[PATCH] Use the standard libc types in fatattr

Rich Felker dalias at libc.org
Sat Jul 5 12:51:45 UTC 2014


On Sat, Jul 05, 2014 at 12:20:51PM +0100, Laszlo Papp wrote:
> > To be pedantic, uint32_t was introduced in the Open Group Base
> > Specifications, Issue 5 (released in 1997, basis for UNIX98).
> > At that point it was defined in <inttypes.h>, which only defined
> > (u)int*_t.
> >
> > As far as when <inttypes.h> was available, it was first shipped in glibc
> > 2.1
> > (and prereleases thereof), meaning it was first packaged in Debian 2.1
> > (slink) on sparc.  Slink shipped with kernel 2.0.36.
> > But the names of sized types in the kernel _could_ have been switched
> > over when the standard was released, or rather during any of the "unstable"
> > series after that; this is not a compiler change but a header change,
> > and the kernel has its own headers. Kernel 2.0 was released in 1996
> > (before the standard), but 2.2, 2.4, and 2.6 were released in 1999,
> > 2001, and 2003.
> >
> 
> Glibc is not the only thing, in fact it has not been used much in embedded,
> and even today, it is mostly for "computing embedded".

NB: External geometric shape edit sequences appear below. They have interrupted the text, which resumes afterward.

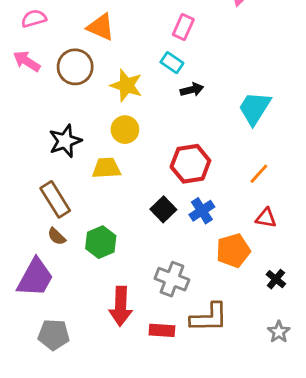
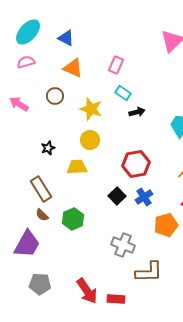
pink rectangle: (183, 27) -> (116, 65), moved
pink arrow: (27, 61) -> (19, 104), moved
brown circle: (75, 67) -> (55, 96), size x0.7
black star: (65, 141) -> (48, 148), size x0.6
red arrow: (121, 306) -> (87, 291), moved, turned -36
red rectangle: (162, 330) -> (116, 299), moved

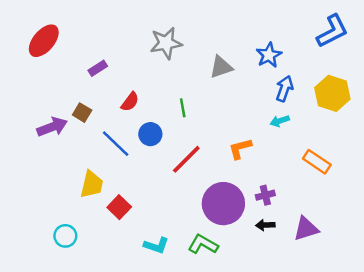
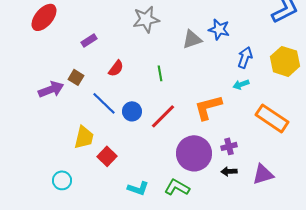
blue star: (269, 55) -> (219, 29), moved, turned -30
blue circle: (150, 134) -> (132, 111), moved
orange L-shape: (240, 148) -> (208, 107), size x1.4
orange rectangle: (317, 162) -> (272, 118), size x1.4

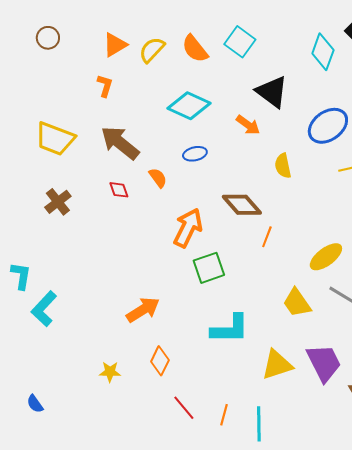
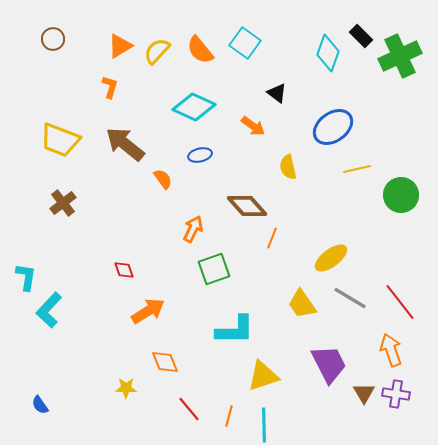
black triangle: (272, 92) -> (277, 93), size x0.6
red diamond: (119, 190) -> (124, 270), moved
orange arrow: (188, 228) -> (193, 229), size x0.7
orange diamond: (160, 361) -> (165, 362), turned -48
yellow triangle: (277, 365) -> (263, 376), moved
yellow star: (110, 372) -> (126, 388), moved

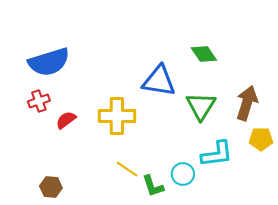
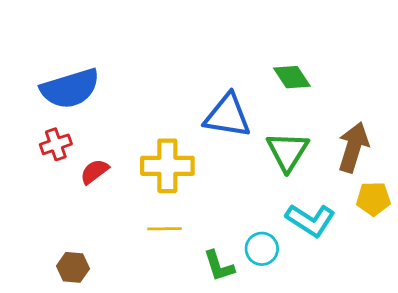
cyan L-shape: (217, 154) -> (310, 220), turned 40
yellow line: (127, 169) -> (165, 229), moved, turned -35

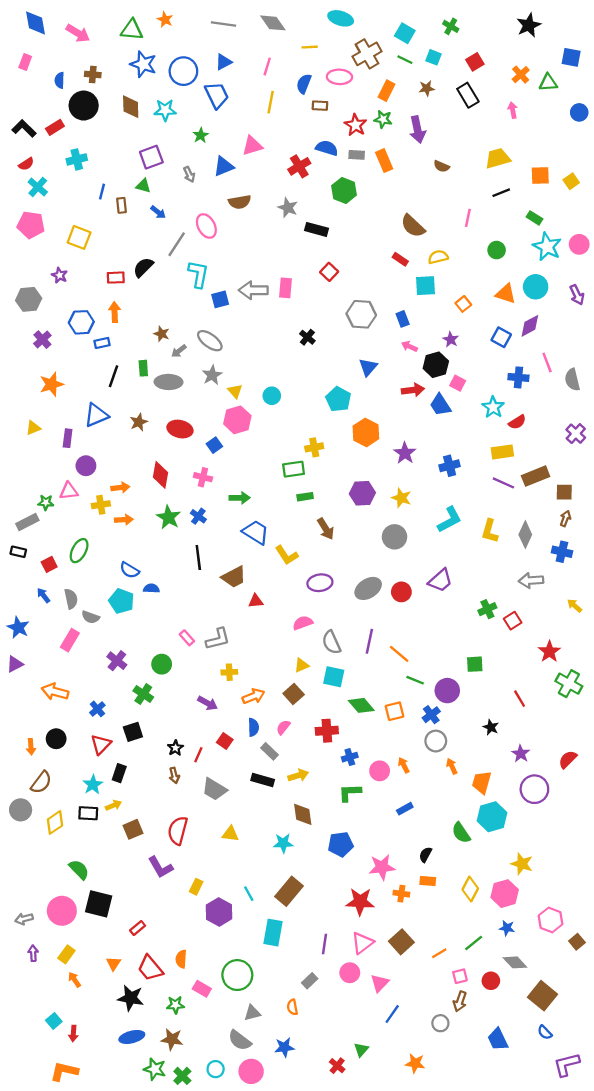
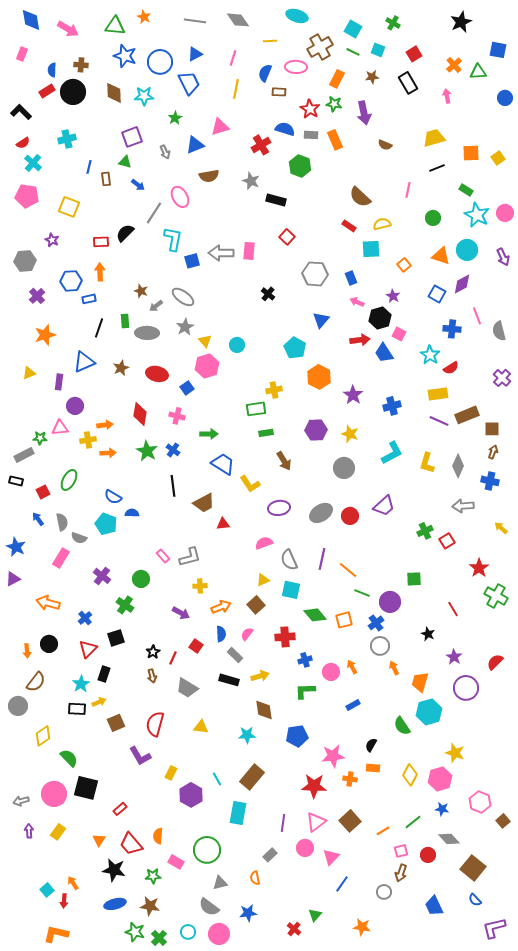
red rectangle: (55, 127) -> (47, 91), moved
yellow diamond: (55, 822) -> (43, 736), moved
orange arrow: (74, 980) -> (73, 883), moved

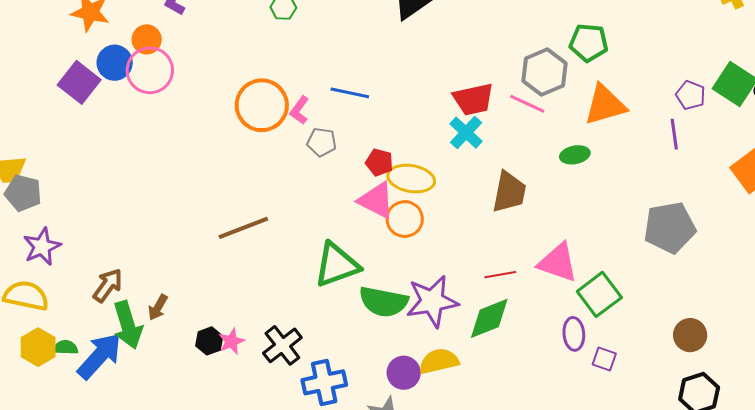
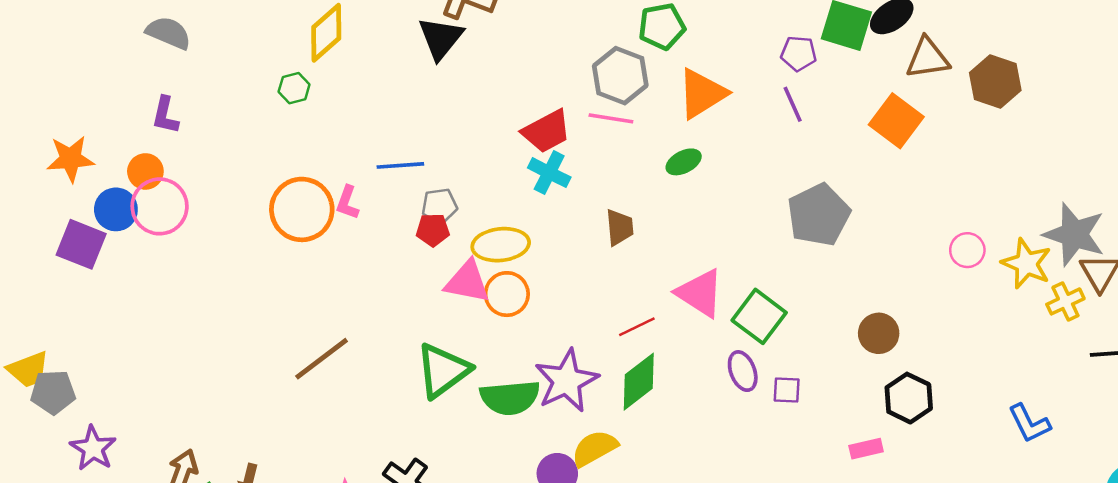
gray pentagon: (322, 142) -> (440, 206), moved
red pentagon: (379, 162) -> (433, 230), moved
brown trapezoid: (509, 192) -> (620, 227), size x0.7
pink triangle: (558, 262) -> (700, 293), turned 30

>From a header standpoint, uClibc effectively is (an old version of)
glibc. From well after the standard types were added. So this is not
an argument against using them.

> > The real reason is mentioned in the kernel coding style manual:
> > some people don't like the "new" types.
> >
> 
> Tes... for good: "do not fix what is not broken".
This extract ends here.